问题
I'm having some troubles with my code, I want it to execute the php file whenever I enter something but it isn't working
<!doctype html>
<html>
<head>
<meta charset="UTF-8">
<script type="text/javascript" src="//ajax.googleapis.com/ajax/libs/jquery/1.9.1/jquery.min.js"></script>
<script type="text/javascript">
function getStates(value) {
$.post("search.php", {name:value},function(data)
$("#results").html(data);
});
}
</script>
</head>
<input type="text" onkeyup="getStates(this.value)"/>
<br>
<div id="results"></div>
<body>
</body>
</html>
php
<?php
mysqli_connect("localhost", "#", "#") or die(mysqli_connect_errno());
mysql_select_db("#") or die(mysql_error());
$search = $_POST["name"];
$players = mysql_query("SELECT firstname FROM players WHERE firstname LIKE '%search%'");
while($player = mysql_fetch_array($players)) {
echo "<div>" . $players["firstname"] . "</div>";
}
?>
回答1:
From what I can see,you should change this
'%search%'
to
'%{$search}%'
in
$players = mysql_query("SELECT firstname FROM players WHERE firstname LIKE '%search%'");
EDIT
@user3187651 Assuming you've done everything right on the server side. Change your javascript to:
function getStates(value) {
$.post("search.php", {name:value},function(data){
$("#results").html(data);
}
);
}
This should get rid of the error in the client side.
回答2:
You are missing {
. Just do:
function xyx(name) {
$.post("search.php", { name: value }, function(data) {
$("#results").html(data);
});
}
回答3:
There's something that is missing in your code:
<!doctype html>
<html>
<head>
<meta charset="UTF-8">
<script src="//ajax.googleapis.com/ajax/libs/jquery/1.9.1/jquery.min.js"></script> //ur getting the jquery via online
<script>
$(document).ready(function(){
$("#textBoxId").change(function() //triggers when you change the value in your textbox
{
var value = $(this).val(); //gets the value of your textbox
$.post("search.php", {id:value},function(data)

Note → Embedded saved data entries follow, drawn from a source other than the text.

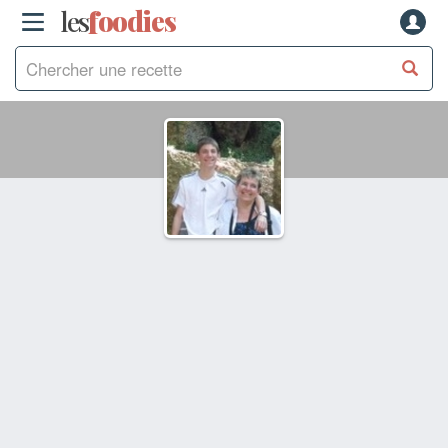
les
f
o
odies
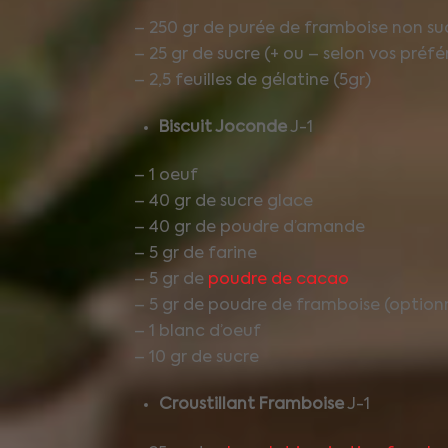
– 250 gr de purée de framboise non su
– 25 gr de sucre (+ ou – selon vos préf
– 2,5 feuilles de gélatine (5gr)
Biscuit Joconde
J-1
– 1 oeuf
– 40 gr de sucre glace
– 40 gr de poudre d’amande
– 5 gr de farine
– 5 gr de
poudre de cacao
– 5 gr de poudre de framboise (option
– 1 blanc d’oeuf
– 10 gr de sucre
Croustillant
Framboise
J-1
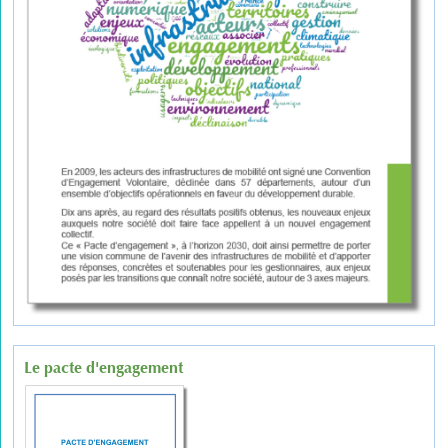
Le pacte d'engagement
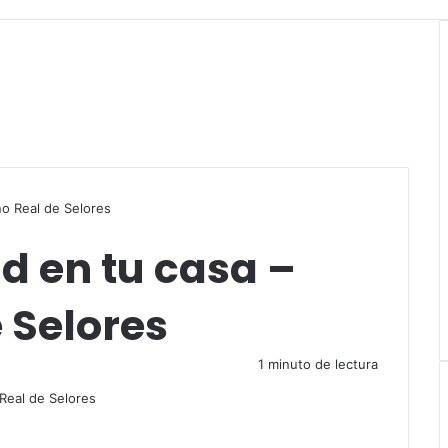
o Real de Selores
 en tu casa –
 Selores
1 minuto de lectura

$("#results").append(data);
});
}
});
</script>
</head>
<body>
<input type="text" id="textBoxId"/>
<br>
<div id="results"></div>
</body>
</html>
And in your php:
<?php
mysqli_connect("localhost", "#", "#") or die(mysqli_connect_errno());
mysql_select_db("#") or die(mysql_error());
$search = $_POST['id'];
$returnData = "";
$players = mysql_query("SELECT firstname FROM players WHERE firstname LIKE '%search%'");
while($player = mysql_fetch_array($players)) {
$returnData .= "<div>" . $players["firstname"] . "</div>";
}
echo $returnData;
回答4:
For more secure and creative back-end code, you can use this.
<?php
$host = 'localhost';
$user = 'root';
$password = '';
$database = 'dev_testing';
$mysqli = new mysqli($host, $user, $password, $database);
$username = $_GET['username'];
$username = trim(htmlspecialchars($username));
$like = '%' . strtolower($username) . '%';
$statement = $mysqli -> prepare('
SELECT name, picture, description
FROM users
WHERE lower(name) LIKE ?
ORDER BY INSTR(title, ?), title
LIMIT 20'
);
if (
$statement &&
$statement -> bind_param('ss', $like, $username) &&
$statement -> execute() &&
$statement -> store_result() &&
$statement -> bind_result($name, $picture, $description)
) {
$array = [];
while ($statement -> fetch()) {
$array[] = [
'name' => $name,
'picture' => $picture,
'description' => $description
];
}
echo json_encode($array);
exit();
}
Advantages of the code
- Prevents SQL Injection
- Orders results from the best match
- Sends a JSON response (JSON is light-weight)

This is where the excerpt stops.